• The data
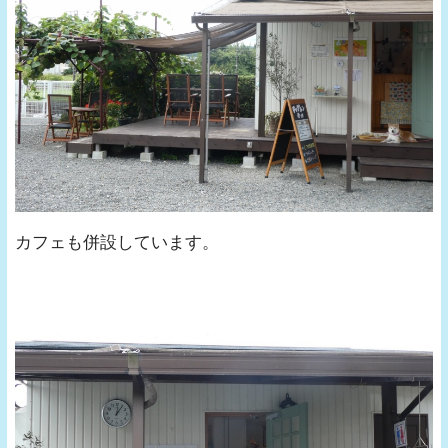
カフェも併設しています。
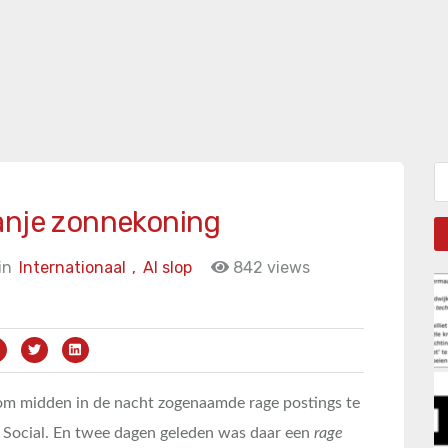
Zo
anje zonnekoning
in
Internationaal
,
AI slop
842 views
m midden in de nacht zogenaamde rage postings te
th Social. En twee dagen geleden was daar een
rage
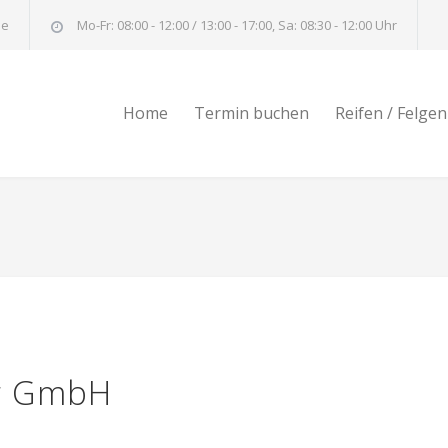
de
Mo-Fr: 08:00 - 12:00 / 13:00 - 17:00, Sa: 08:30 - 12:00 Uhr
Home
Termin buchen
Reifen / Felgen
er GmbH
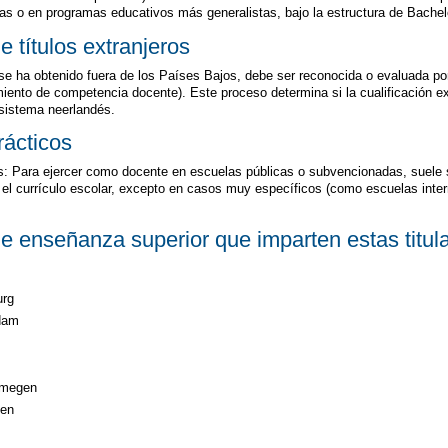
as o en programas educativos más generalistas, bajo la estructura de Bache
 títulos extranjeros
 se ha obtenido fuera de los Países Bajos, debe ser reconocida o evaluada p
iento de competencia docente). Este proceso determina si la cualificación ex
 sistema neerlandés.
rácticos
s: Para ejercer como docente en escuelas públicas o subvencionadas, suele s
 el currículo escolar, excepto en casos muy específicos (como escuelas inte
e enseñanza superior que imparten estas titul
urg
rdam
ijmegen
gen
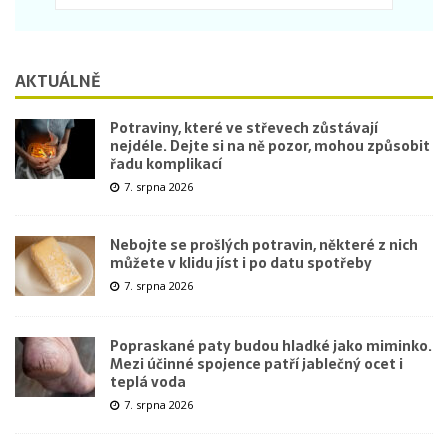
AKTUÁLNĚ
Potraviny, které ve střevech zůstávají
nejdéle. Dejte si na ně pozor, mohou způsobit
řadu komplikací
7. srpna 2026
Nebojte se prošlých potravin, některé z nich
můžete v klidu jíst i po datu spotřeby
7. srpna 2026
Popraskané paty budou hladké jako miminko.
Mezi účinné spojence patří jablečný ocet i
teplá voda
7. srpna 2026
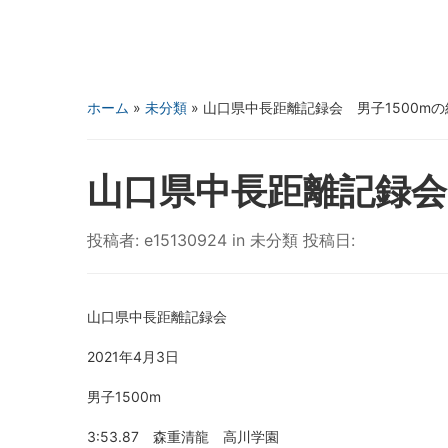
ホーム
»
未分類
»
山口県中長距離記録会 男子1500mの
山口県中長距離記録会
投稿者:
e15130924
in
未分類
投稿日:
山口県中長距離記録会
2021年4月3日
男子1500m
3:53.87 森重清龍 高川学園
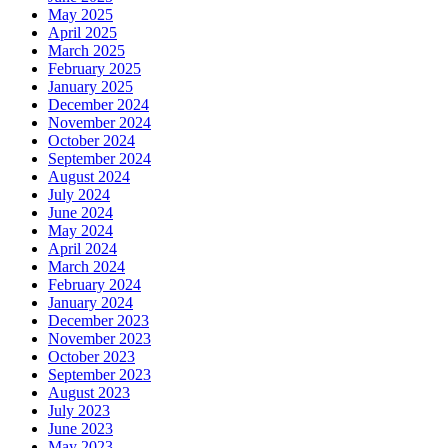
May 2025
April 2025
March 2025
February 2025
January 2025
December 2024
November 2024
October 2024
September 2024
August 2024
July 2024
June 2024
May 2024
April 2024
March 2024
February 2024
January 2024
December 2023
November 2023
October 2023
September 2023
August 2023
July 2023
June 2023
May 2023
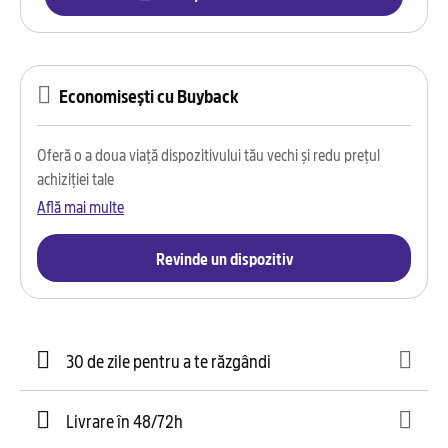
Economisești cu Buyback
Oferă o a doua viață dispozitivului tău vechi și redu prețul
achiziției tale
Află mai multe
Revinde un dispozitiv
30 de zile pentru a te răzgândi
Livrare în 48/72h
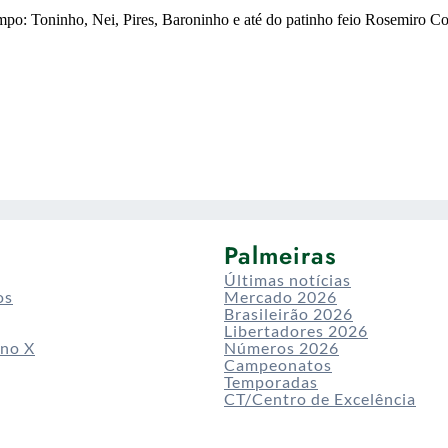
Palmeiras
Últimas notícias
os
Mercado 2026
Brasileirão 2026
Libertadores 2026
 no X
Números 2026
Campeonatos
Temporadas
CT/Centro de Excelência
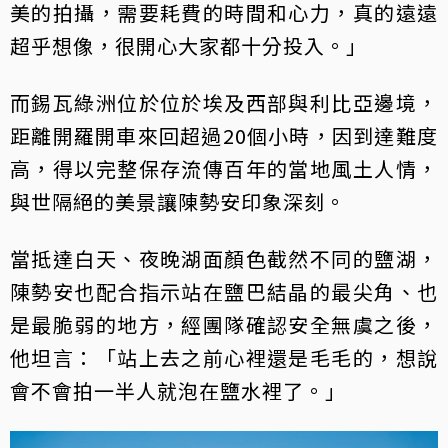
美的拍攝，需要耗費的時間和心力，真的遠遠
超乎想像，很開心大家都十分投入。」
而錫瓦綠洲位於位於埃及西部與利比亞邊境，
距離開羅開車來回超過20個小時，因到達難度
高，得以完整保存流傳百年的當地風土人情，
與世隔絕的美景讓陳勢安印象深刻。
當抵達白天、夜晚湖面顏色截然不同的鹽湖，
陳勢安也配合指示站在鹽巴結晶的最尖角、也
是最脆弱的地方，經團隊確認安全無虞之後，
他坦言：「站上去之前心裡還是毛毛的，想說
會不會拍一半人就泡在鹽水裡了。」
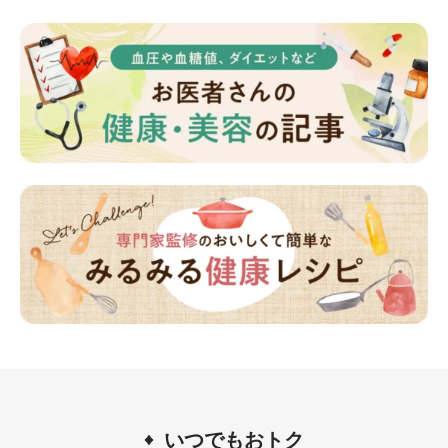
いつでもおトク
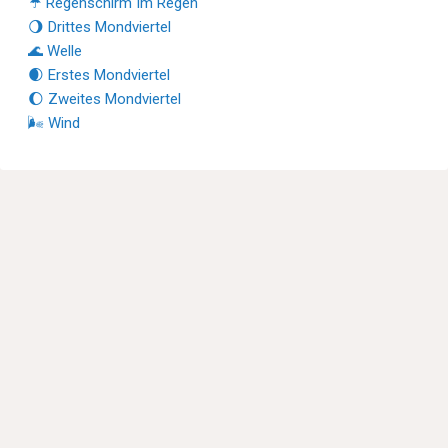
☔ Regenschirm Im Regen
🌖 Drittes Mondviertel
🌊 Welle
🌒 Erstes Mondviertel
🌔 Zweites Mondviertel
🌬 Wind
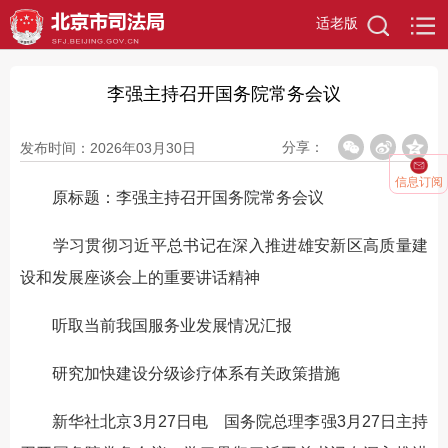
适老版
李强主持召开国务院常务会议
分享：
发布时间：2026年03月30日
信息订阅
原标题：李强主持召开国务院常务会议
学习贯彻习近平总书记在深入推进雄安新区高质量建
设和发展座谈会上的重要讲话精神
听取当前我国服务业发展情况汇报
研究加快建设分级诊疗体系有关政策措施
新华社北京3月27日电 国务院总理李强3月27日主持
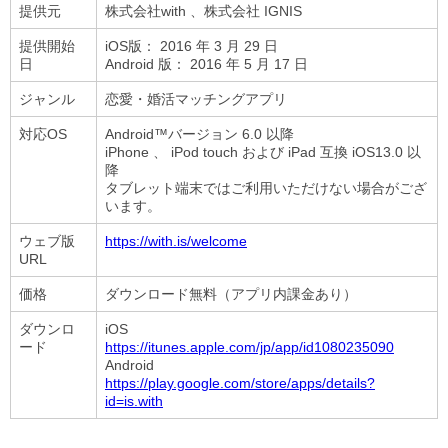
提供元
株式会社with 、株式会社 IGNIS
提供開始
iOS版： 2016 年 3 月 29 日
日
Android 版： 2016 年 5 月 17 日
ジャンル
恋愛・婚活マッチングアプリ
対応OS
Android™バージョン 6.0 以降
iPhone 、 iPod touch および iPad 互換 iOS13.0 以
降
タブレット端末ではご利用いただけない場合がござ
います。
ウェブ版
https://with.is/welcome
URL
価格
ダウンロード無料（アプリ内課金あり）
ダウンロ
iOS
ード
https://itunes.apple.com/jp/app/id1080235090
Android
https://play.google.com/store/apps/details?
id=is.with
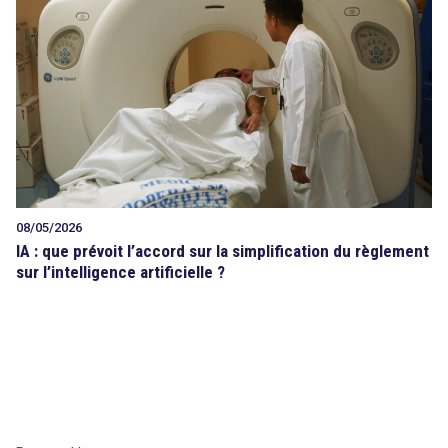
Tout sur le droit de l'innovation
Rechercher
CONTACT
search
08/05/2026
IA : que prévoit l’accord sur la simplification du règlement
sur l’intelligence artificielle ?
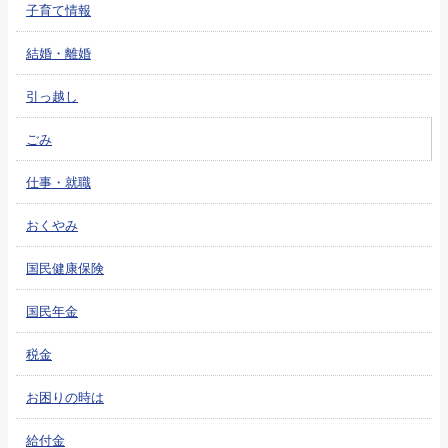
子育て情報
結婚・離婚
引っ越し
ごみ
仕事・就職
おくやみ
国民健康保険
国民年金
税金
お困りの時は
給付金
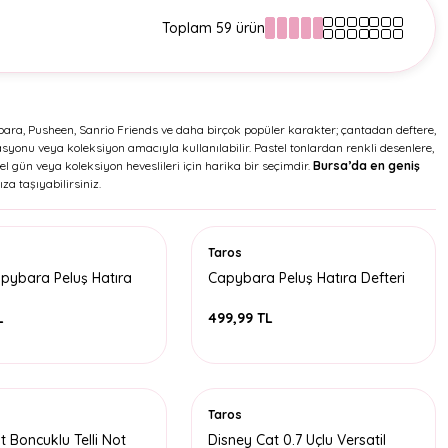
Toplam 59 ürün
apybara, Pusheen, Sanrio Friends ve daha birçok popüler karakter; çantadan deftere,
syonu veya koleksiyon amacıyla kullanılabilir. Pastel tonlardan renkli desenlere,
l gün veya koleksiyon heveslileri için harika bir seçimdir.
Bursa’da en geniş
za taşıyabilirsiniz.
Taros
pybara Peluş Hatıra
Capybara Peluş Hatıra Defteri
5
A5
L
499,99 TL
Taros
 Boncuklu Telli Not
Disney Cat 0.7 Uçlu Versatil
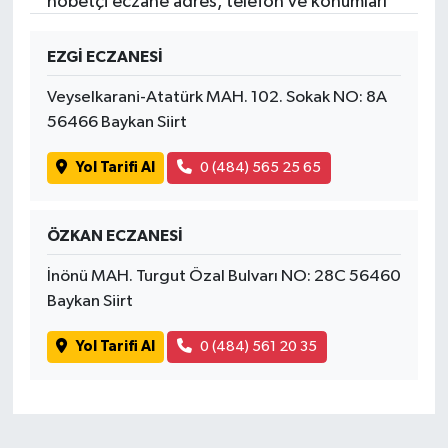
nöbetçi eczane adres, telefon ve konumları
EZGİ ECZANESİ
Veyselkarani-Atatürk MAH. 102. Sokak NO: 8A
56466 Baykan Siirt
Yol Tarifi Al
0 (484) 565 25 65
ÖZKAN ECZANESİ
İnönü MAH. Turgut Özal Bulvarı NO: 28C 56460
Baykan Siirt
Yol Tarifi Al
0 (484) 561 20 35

• What is expected
Write out the entries above in full and exactly; no pictures.

• Answer below
カフェも併設しています。
Zo
anje zonnekoning
in
Internationaal
,
AI slop
842 views
m midden in de nacht zogenaamde rage postings te
th Social. En twee dagen geleden was daar een
rage
de
Mo-Fr: 08:00 - 12:00 / 13:00 - 17:00, Sa: 08:30 - 12:00 Uhr
Home
Termin buchen
Reifen / Felgen
er GmbH
as o en programas educativos más generalistas, bajo la estructura de Bache
 títulos extranjeros
 se ha obtenido fuera de los Países Bajos, debe ser reconocida o evaluada p
iento de competencia docente). Este proceso determina si la cualificación ex
 sistema neerlandés.
rácticos
s: Para ejercer como docente en escuelas públicas o subvencionadas, suele s
 el currículo escolar, excepto en casos muy específicos (como escuelas inte
e enseñanza superior que imparten estas titul
urg
rdam
ijmegen
gen
AKTUÁLNĚ
Potraviny, které ve střevech zůstávají
nejdéle. Dejte si na ně pozor, mohou způsobit
řadu komplikací
7. srpna 2026
Nebojte se prošlých potravin, některé z nich
můžete v klidu jíst i po datu spotřeby
7. srpna 2026
Popraskané paty budou hladké jako miminko.
Mezi účinné spojence patří jablečný ocet i
teplá voda
7. srpna 2026
ホーム
»
未分類
»
山口県中長距離記録会 男子1500mの
山口県中長距離記録会
投稿者:
e15130924
in
未分類
投稿日:
山口県中長距離記録会
2021年4月3日
男子1500m
3:53.87 森重清龍 高川学園
May 2025
April 2025
March 2025
February 2025
January 2025
December 2024
November 2024
October 2024
September 2024
August 2024
July 2024
June 2024
May 2024
April 2024
March 2024
February 2024
January 2024
December 2023
November 2023
October 2023
September 2023
August 2023
July 2023
June 2023
May 2023
Economisești cu Buyback
Oferă o a doua viață dispozitivului tău vechi și redu prețul
achiziției tale
Află mai multe
Revinde un dispozitiv
30 de zile pentru a te răzgândi
Livrare în 48/72h
Palmeiras
Últimas notícias
os
Mercado 2026
Brasileirão 2026
Libertadores 2026
 no X
Números 2026
Campeonatos
Temporadas
CT/Centro de Excelência
美的拍攝，需要耗費的時間和心力，真的遠遠
超乎想像，很開心大家都十分投入。」
而錫瓦綠洲位於位於埃及西部與利比亞邊境，
距離開羅開車來回超過20個小時，因到達難度
高，得以完整保存流傳百年的當地風土人情，
與世隔絕的美景讓陳勢安印象深刻。
當抵達白天、夜晚湖面顏色截然不同的鹽湖，
陳勢安也配合指示站在鹽巴結晶的最尖角、也
是最脆弱的地方，經團隊確認安全無虞之後，
他坦言：「站上去之前心裡還是毛毛的，想說
會不會拍一半人就泡在鹽水裡了。」
いつでもおトク
☔ Regenschirm Im Regen
🌖 Drittes Mondviertel
🌊 Welle
🌒 Erstes Mondviertel
🌔 Zweites Mondviertel
🌬 Wind
适老版
李强主持召开国务院常务会议
分享：
发布时间：2026年03月30日
信息订阅
原标题：李强主持召开国务院常务会议
学习贯彻习近平总书记在深入推进雄安新区高质量建
设和发展座谈会上的重要讲话精神
听取当前我国服务业发展情况汇报
研究加快建设分级诊疗体系有关政策措施
新华社北京3月27日电 国务院总理李强3月27日主持
提供元
株式会社with 、株式会社 IGNIS
提供開始
iOS版： 2016 年 3 月 29 日
日
Android 版： 2016 年 5 月 17 日
ジャンル
恋愛・婚活マッチングアプリ
対応OS
Android™バージョン 6.0 以降
iPhone 、 iPod touch および iPad 互換 iOS13.0 以
降
タブレット端末ではご利用いただけない場合がござ
います。
ウェブ版
https://with.is/welcome
URL
価格
ダウンロード無料（アプリ内課金あり）
ダウンロ
iOS
ード
https://itunes.apple.com/jp/app/id1080235090
Android
https://play.google.com/store/apps/details?
id=is.with
Tout sur le droit de l'innovation
Rechercher
CONTACT
search
08/05/2026
IA : que prévoit l’accord sur la simplification du règlement
sur l’intelligence artificielle ?
子育て情報
結婚・離婚
引っ越し
ごみ
仕事・就職
おくやみ
国民健康保険
国民年金
税金
お困りの時は
給付金
Toplam 59 ürün
apybara, Pusheen, Sanrio Friends ve daha birçok popüler karakter; çantadan deftere,
syonu veya koleksiyon amacıyla kullanılabilir. Pastel tonlardan renkli desenlere,
l gün veya koleksiyon heveslileri için harika bir seçimdir.
Bursa’da en geniş
za taşıyabilirsiniz.
Taros
pybara Peluş Hatıra
Capybara Peluş Hatıra Defteri
5
A5
L
499,99 TL
Taros
 Boncuklu Telli Not
Disney Cat 0.7 Uçlu Versatil
nöbetçi eczane adres, telefon ve konumları
EZGİ ECZANESİ
Veyselkarani-Atatürk MAH. 102. Sokak NO: 8A
56466 Baykan Siirt
Yol Tarifi Al
0 (484) 565 25 65
ÖZKAN ECZANESİ
İnönü MAH. Turgut Özal Bulvarı NO: 28C 56460
Baykan Siirt
Yol Tarifi Al
0 (484) 561 20 35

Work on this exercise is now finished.